As written and without pictures, set down the lines from the one that contains "What is the mole" through the end of the data.
__________________________________________________
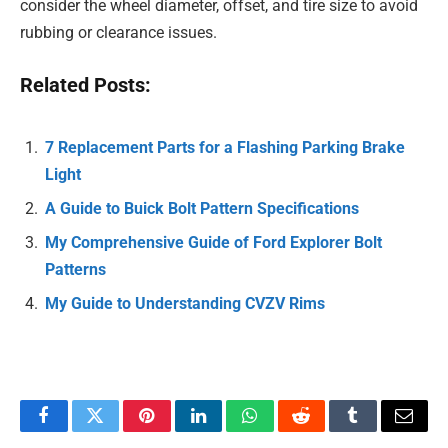
consider the wheel diameter, offset, and tire size to avoid
rubbing or clearance issues.
Related Posts:
7 Replacement Parts for a Flashing Parking Brake
Light
A Guide to Buick Bolt Pattern Specifications
My Comprehensive Guide of Ford Explorer Bolt
Patterns
My Guide to Understanding CVZV Rims
Facebook
Twitter
Pinterest
LinkedIn
WhatsApp
Reddit
Tumblr
Email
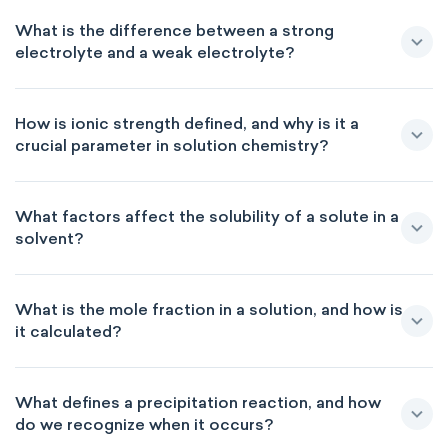
What is the difference between a strong
electrolyte and a weak electrolyte?
How is ionic strength defined, and why is it a
crucial parameter in solution chemistry?
What factors affect the solubility of a solute in a
solvent?
What is the mole fraction in a solution, and how is
it calculated?
What defines a precipitation reaction, and how
do we recognize when it occurs?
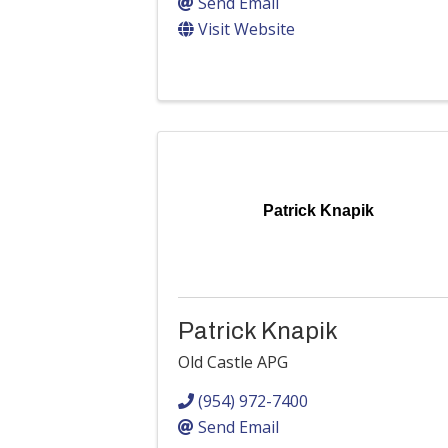
Send Email
Visit Website
Patrick Knapik
Patrick Knapik
Old Castle APG
(954) 972-7400
Send Email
__________________________________________________
• [Solution to the problem]
What is the mole fraction in a solution, and how is
it calculated?
What defines a precipitation reaction, and how
do we recognize when it occurs?
Send Email
Visit Website
Patrick Knapik
Patrick Knapik
Old Castle APG
(954) 972-7400
Send Email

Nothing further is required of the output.